→ Task brief: In this exercise, copy exactly the lines from the one that contains "2019년 10월 3일" through the end of the entries below; pictures are not copied.

→ Material to process:
※ ※ ※
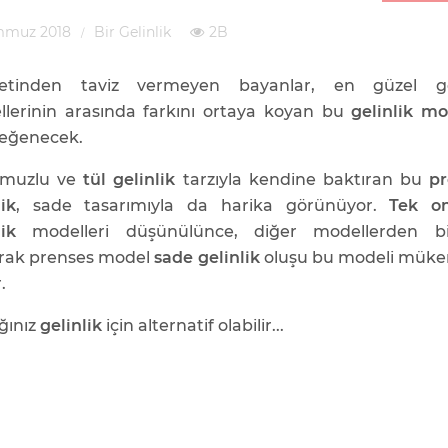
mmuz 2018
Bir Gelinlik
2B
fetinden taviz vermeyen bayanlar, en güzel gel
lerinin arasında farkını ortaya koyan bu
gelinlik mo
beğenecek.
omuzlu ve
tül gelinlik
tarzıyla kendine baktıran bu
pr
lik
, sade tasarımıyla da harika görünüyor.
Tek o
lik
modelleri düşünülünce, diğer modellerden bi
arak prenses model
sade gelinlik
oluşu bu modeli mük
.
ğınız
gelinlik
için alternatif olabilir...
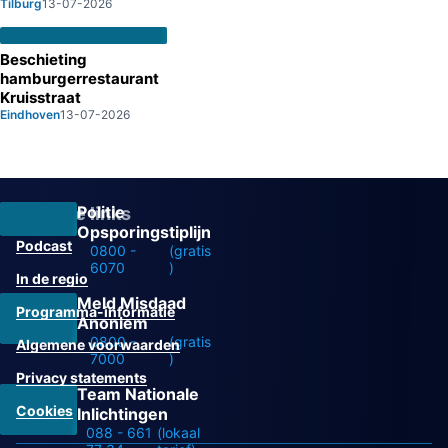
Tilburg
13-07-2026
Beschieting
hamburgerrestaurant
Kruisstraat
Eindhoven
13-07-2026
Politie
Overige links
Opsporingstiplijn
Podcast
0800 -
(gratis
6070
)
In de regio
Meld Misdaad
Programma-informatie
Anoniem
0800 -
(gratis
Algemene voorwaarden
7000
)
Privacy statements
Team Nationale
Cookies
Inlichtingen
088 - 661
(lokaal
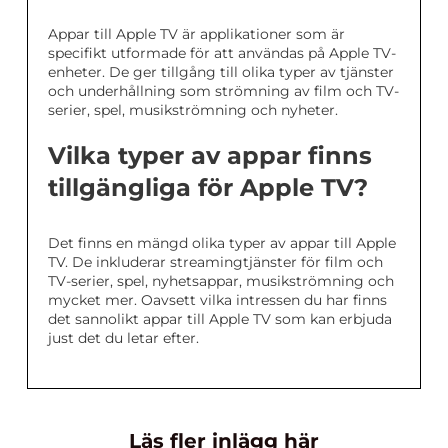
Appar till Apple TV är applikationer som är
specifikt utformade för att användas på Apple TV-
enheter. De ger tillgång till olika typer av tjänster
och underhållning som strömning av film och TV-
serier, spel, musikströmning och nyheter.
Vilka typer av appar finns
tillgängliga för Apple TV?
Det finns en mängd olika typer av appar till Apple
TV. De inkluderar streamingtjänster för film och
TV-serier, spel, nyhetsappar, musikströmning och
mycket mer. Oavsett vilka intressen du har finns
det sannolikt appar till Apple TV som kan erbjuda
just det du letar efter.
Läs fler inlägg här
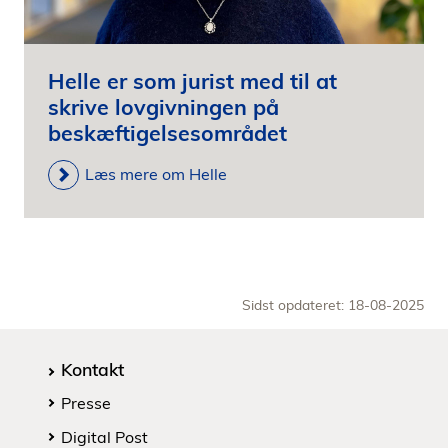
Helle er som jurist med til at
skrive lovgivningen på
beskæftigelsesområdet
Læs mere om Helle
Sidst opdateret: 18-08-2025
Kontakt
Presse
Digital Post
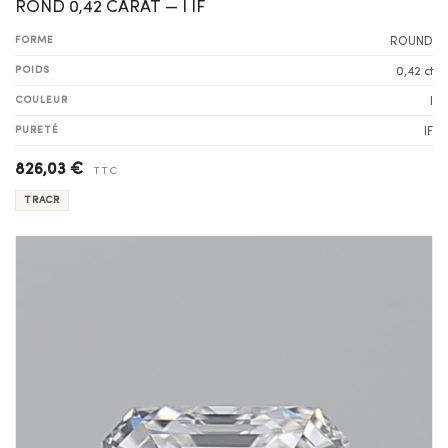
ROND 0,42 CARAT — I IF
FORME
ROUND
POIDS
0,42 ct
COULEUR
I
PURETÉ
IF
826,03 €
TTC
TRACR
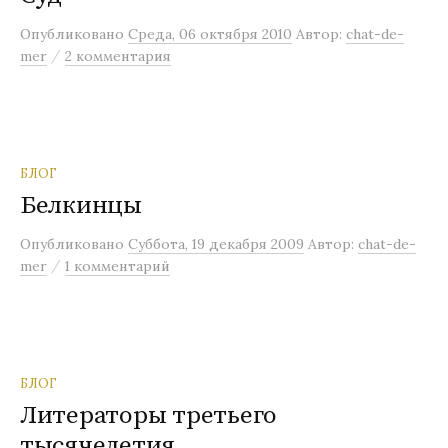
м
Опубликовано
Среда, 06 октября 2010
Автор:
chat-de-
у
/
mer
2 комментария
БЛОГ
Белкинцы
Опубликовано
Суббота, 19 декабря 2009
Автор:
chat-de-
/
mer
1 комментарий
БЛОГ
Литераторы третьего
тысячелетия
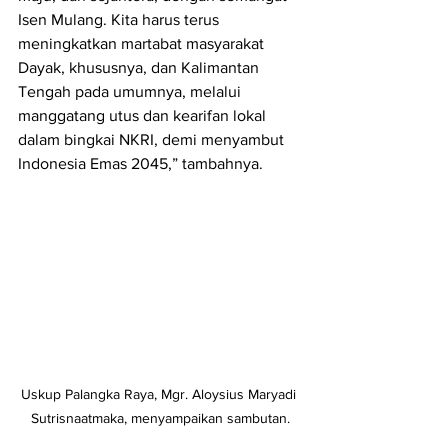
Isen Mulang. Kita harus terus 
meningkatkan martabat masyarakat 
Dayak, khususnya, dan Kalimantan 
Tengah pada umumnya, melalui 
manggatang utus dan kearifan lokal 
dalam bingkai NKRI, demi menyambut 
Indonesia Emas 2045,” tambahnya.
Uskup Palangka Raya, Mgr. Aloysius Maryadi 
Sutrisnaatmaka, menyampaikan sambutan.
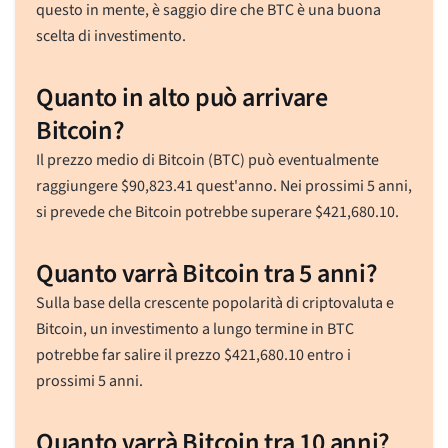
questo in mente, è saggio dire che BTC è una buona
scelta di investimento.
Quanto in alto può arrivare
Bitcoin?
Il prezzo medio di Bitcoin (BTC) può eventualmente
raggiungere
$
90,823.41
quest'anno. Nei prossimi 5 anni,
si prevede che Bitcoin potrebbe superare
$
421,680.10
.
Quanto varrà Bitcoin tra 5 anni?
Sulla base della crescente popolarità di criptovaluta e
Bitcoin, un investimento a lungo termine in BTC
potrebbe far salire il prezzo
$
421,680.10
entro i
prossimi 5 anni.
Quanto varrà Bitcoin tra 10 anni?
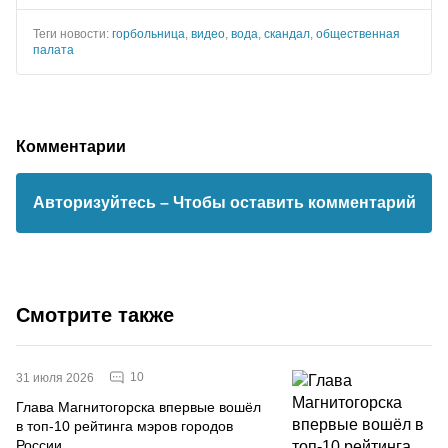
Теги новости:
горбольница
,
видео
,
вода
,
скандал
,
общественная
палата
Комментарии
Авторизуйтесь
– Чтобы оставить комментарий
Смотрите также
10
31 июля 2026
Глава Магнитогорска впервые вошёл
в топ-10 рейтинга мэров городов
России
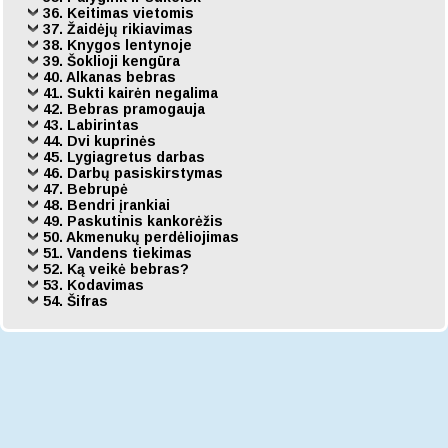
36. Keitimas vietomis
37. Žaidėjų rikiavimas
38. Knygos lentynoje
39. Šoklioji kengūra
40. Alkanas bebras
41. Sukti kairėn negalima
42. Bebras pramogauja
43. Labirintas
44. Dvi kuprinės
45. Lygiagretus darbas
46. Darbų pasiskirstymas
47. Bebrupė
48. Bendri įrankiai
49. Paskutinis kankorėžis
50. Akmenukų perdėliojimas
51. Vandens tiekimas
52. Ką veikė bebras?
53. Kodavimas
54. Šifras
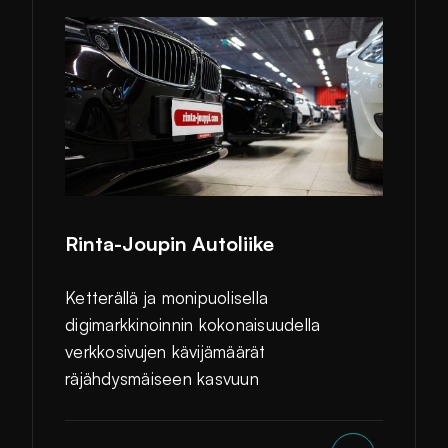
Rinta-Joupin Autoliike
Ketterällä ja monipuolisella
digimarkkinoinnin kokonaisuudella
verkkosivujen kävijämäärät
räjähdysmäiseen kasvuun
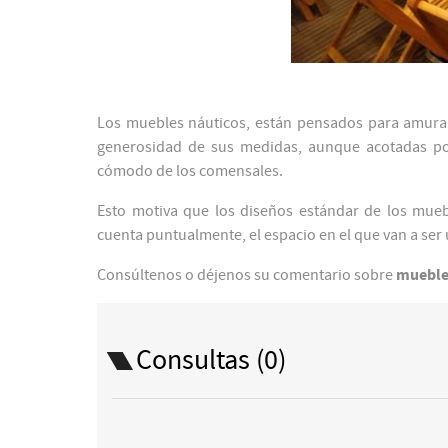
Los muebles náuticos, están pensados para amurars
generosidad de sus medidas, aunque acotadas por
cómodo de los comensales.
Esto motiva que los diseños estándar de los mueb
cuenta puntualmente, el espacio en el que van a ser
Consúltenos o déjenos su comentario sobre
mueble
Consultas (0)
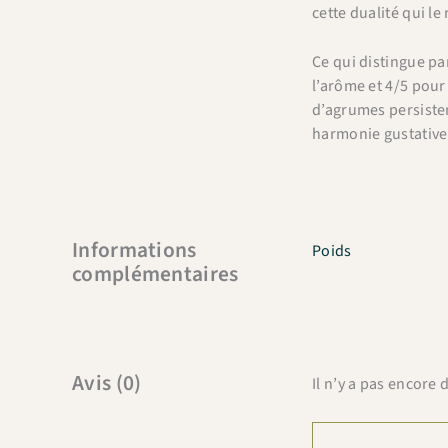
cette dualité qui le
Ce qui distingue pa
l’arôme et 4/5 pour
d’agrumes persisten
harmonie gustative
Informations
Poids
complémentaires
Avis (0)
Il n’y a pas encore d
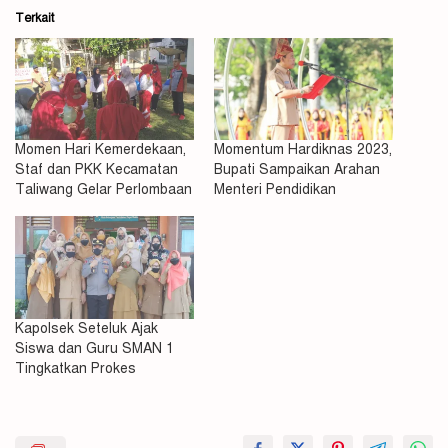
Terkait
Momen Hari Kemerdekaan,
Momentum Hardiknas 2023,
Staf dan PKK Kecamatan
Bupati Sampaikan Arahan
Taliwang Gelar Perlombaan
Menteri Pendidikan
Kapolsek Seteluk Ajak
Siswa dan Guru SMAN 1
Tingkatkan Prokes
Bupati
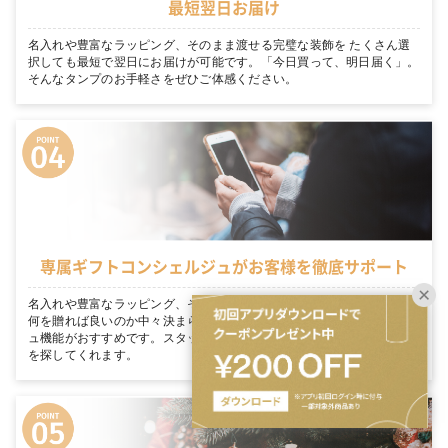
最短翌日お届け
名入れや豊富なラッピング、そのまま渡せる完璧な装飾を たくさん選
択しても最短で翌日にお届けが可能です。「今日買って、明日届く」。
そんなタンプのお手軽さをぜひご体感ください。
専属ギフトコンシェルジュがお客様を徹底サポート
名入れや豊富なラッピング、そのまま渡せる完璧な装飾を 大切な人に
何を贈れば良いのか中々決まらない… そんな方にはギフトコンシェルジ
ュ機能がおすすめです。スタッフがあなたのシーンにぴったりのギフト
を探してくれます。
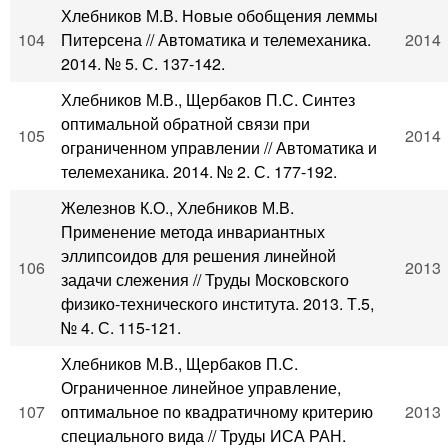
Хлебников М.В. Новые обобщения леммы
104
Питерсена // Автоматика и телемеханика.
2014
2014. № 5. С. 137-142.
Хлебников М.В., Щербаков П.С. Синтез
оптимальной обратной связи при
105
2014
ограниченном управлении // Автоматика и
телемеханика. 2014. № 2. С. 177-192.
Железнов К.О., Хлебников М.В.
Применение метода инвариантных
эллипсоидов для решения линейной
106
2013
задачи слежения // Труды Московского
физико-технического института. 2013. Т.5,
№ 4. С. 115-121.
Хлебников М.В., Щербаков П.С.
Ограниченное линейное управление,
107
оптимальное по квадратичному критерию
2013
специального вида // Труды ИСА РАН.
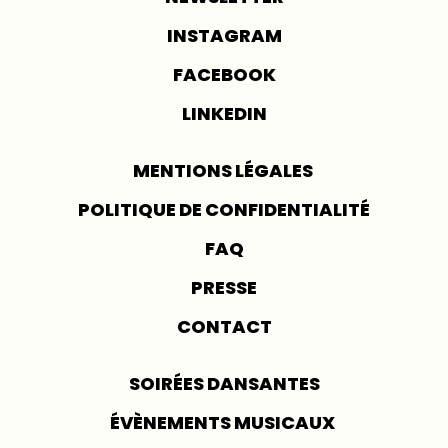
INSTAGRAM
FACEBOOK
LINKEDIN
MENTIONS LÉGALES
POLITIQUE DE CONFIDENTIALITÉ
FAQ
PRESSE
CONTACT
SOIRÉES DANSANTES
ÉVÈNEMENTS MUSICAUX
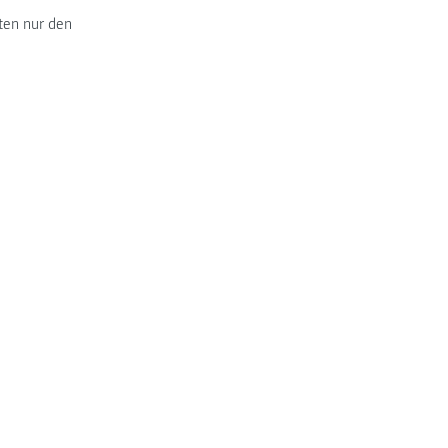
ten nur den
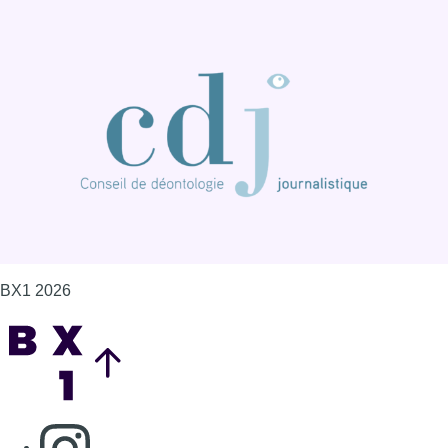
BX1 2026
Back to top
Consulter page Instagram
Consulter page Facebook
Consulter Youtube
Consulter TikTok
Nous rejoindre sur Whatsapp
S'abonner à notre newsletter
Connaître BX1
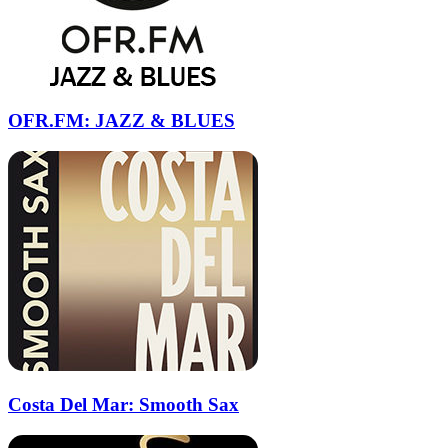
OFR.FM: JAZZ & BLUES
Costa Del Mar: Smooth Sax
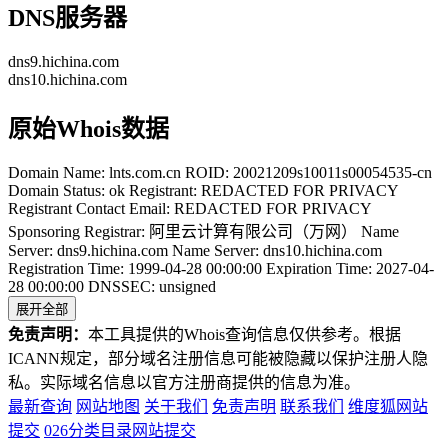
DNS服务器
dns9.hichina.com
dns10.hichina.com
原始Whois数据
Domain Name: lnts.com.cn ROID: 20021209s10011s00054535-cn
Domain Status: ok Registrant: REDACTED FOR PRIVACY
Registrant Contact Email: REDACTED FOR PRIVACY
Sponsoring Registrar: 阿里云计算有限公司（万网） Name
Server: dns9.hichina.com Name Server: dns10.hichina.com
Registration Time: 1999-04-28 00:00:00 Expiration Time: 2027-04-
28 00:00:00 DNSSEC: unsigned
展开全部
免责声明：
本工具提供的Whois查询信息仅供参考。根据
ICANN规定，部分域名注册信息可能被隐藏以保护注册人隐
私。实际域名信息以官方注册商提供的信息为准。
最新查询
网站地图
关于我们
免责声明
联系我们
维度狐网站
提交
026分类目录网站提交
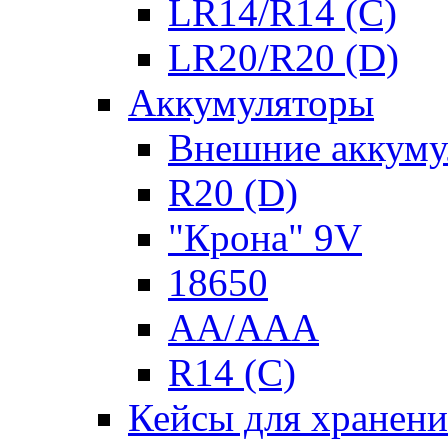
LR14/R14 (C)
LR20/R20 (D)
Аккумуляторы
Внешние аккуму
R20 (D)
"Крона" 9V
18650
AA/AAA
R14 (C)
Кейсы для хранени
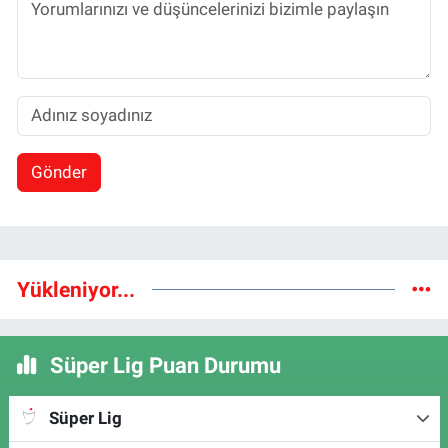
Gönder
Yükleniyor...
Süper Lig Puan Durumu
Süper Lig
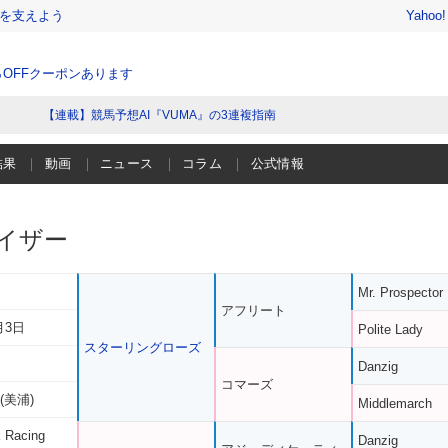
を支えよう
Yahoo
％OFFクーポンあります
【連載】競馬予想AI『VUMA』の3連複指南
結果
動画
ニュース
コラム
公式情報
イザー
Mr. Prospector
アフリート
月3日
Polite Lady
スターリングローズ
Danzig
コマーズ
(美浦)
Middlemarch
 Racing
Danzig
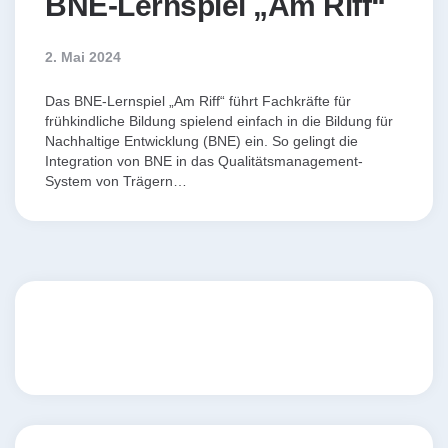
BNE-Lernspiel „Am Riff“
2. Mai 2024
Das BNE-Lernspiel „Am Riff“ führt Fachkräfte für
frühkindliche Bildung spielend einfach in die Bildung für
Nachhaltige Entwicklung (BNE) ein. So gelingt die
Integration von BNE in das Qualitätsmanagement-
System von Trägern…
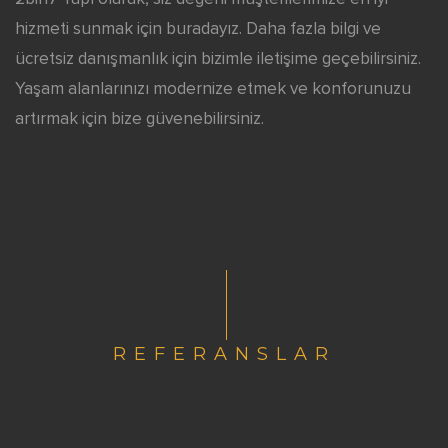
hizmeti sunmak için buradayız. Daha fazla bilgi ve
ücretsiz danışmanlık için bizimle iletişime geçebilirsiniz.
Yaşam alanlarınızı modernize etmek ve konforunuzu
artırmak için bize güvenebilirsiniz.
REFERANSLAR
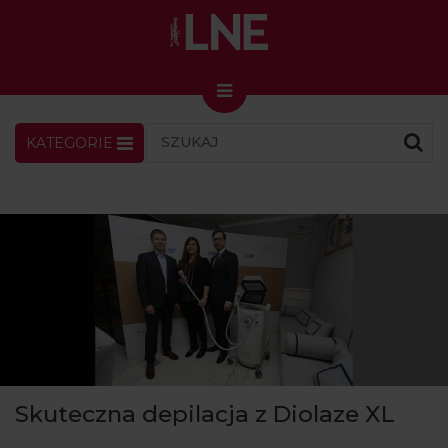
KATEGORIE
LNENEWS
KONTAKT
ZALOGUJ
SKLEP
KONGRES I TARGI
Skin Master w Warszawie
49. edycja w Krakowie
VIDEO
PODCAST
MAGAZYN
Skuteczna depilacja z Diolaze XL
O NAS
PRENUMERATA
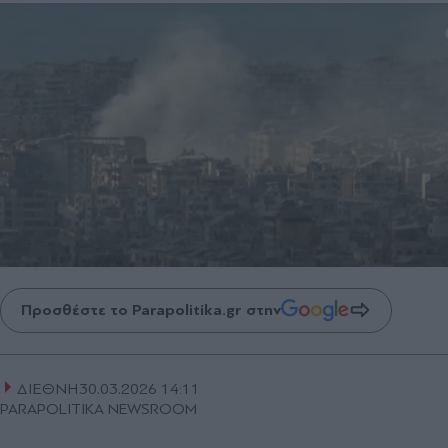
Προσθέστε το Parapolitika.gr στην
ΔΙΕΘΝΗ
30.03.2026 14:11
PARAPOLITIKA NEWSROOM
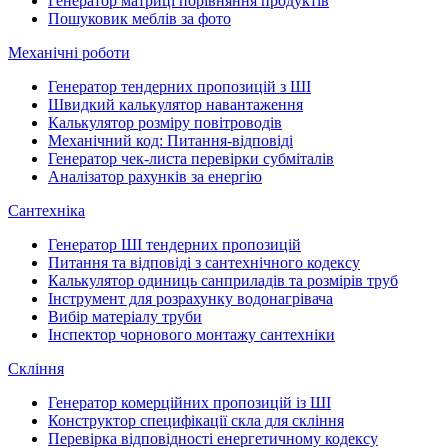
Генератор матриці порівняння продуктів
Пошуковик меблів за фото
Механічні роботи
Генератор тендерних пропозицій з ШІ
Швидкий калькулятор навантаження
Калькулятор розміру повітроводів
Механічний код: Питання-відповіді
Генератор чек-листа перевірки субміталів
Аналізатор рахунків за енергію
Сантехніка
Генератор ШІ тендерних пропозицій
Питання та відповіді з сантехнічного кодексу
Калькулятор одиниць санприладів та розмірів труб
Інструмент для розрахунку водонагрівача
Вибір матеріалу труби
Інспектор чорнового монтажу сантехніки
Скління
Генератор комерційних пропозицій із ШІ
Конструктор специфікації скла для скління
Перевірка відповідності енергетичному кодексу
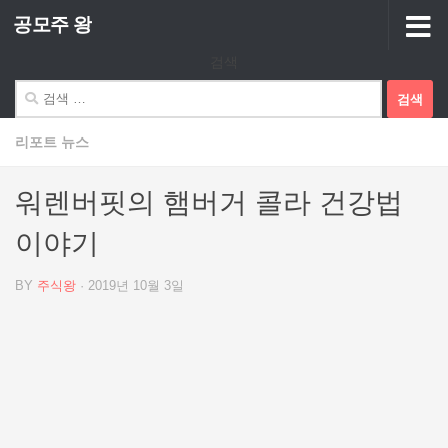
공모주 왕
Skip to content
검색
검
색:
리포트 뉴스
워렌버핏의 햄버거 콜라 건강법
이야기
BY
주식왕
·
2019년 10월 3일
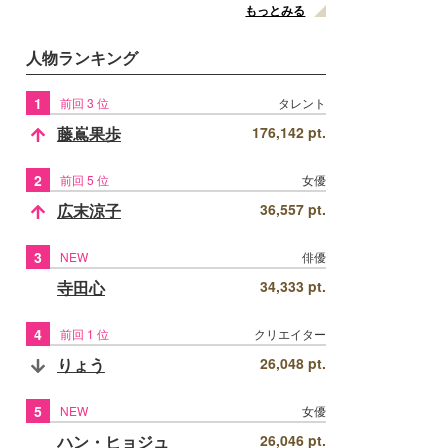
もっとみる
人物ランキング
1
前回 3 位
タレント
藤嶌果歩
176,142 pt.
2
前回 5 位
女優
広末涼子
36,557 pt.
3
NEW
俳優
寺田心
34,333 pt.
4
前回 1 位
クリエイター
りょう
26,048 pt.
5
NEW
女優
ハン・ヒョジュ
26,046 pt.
※ ※ ※
→ Answer space:
2019년 10월 3일
もっとみる
人物ランキング
1
前回 3 位
タレント
藤嶌果歩
176,142 pt.
2
前回 5 位
女優
広末涼子
36,557 pt.
3
NEW
俳優
寺田心
34,333 pt.
4
前回 1 位
クリエイター
りょう
26,048 pt.
5
NEW
女優
ハン・ヒョジュ
26,046 pt.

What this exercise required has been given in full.